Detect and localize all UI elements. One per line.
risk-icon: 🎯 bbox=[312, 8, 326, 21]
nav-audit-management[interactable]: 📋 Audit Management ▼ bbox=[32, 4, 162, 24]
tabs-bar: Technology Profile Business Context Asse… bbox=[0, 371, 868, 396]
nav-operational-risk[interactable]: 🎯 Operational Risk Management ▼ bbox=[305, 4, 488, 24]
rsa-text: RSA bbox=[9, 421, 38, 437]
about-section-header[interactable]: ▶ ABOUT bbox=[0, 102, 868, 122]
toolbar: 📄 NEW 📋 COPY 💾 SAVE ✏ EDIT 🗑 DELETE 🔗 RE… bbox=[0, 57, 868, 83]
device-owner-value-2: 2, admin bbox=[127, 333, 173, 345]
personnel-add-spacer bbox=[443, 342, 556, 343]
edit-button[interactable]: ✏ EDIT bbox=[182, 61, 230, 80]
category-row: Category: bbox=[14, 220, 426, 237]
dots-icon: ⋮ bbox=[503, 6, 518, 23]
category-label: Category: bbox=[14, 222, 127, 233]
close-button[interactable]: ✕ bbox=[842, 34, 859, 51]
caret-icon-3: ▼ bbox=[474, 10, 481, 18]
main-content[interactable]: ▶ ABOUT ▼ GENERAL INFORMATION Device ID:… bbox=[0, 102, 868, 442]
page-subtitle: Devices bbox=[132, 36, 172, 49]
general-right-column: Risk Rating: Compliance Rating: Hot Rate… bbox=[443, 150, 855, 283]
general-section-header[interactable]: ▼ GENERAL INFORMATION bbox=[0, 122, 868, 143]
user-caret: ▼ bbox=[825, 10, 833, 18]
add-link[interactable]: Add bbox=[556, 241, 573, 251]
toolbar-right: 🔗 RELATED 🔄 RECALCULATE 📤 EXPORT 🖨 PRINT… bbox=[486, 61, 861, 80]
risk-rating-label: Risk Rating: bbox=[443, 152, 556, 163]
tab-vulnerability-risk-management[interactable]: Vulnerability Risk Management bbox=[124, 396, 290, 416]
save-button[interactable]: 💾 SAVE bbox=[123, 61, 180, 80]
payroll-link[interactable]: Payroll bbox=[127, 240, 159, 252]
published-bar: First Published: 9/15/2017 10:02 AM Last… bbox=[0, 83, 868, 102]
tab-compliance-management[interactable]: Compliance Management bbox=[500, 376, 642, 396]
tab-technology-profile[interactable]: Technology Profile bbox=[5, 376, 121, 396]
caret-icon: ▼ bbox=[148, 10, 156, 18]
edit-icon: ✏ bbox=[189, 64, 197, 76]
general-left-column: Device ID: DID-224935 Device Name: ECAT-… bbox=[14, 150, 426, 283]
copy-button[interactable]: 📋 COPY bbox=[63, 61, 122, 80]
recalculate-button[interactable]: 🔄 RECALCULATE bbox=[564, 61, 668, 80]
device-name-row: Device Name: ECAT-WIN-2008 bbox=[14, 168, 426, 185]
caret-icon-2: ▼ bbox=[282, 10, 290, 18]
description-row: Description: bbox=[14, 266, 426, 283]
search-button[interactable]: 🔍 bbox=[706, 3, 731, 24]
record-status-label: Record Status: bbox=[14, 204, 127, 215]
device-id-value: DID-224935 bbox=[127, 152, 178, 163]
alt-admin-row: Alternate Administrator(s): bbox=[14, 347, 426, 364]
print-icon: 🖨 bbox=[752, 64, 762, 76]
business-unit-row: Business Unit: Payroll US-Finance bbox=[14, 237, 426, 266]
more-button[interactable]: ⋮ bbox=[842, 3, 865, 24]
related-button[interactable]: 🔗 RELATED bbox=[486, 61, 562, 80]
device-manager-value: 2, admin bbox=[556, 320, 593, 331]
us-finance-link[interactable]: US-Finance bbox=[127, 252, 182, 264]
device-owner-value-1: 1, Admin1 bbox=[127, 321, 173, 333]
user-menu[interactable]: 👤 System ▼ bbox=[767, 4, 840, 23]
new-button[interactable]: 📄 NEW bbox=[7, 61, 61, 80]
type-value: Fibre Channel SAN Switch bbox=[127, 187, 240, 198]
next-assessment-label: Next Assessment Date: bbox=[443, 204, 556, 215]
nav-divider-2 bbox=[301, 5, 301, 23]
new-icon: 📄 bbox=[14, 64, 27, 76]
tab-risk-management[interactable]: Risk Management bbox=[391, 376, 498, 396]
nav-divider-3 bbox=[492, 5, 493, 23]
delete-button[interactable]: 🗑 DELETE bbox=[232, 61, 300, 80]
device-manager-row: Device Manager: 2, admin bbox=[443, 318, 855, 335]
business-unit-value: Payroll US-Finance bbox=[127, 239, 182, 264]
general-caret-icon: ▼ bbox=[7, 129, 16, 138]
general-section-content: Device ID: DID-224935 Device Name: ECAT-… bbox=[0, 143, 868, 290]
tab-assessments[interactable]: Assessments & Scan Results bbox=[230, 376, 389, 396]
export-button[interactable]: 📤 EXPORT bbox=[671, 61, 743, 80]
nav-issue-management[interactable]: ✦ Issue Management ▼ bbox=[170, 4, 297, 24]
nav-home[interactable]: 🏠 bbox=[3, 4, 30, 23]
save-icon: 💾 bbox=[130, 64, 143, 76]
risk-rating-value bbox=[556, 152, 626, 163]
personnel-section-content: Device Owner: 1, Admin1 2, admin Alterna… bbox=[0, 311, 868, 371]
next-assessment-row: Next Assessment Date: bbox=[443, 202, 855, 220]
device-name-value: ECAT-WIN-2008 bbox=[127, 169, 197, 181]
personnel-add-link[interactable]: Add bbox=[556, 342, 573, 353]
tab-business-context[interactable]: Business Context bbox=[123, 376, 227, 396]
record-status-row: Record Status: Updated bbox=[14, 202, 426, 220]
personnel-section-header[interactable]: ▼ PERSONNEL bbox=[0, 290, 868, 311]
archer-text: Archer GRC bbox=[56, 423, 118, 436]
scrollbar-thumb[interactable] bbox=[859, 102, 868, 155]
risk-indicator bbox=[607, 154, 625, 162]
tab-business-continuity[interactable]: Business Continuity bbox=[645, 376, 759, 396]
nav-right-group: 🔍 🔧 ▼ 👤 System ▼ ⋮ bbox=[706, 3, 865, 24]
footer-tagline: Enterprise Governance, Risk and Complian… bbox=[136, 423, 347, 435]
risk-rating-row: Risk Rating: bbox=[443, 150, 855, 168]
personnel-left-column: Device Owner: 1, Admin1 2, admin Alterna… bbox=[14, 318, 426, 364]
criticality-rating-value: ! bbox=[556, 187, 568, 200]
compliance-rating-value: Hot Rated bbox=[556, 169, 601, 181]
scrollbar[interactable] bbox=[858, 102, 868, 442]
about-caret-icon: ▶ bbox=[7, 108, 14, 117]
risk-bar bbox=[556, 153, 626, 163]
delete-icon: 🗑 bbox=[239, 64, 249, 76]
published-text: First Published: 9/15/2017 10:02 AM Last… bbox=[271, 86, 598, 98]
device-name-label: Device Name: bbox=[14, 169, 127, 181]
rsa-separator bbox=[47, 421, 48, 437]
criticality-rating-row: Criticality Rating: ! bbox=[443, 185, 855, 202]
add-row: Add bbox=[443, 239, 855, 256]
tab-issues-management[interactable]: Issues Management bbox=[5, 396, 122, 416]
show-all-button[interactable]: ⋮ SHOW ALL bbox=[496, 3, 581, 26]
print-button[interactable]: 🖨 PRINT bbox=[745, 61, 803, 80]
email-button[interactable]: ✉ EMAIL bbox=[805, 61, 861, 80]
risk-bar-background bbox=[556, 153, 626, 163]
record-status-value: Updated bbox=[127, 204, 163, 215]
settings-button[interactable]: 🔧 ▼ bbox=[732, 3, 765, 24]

Exercise description:
Every line holding the word "left" should be copied out of the records above.

Solution for this problem:
general-left-column: Device ID: DID-224935 Device Name: ECAT-… bbox=[14, 150, 426, 283]
personnel-left-column: Device Owner: 1, Admin1 2, admin Alterna… bbox=[14, 318, 426, 364]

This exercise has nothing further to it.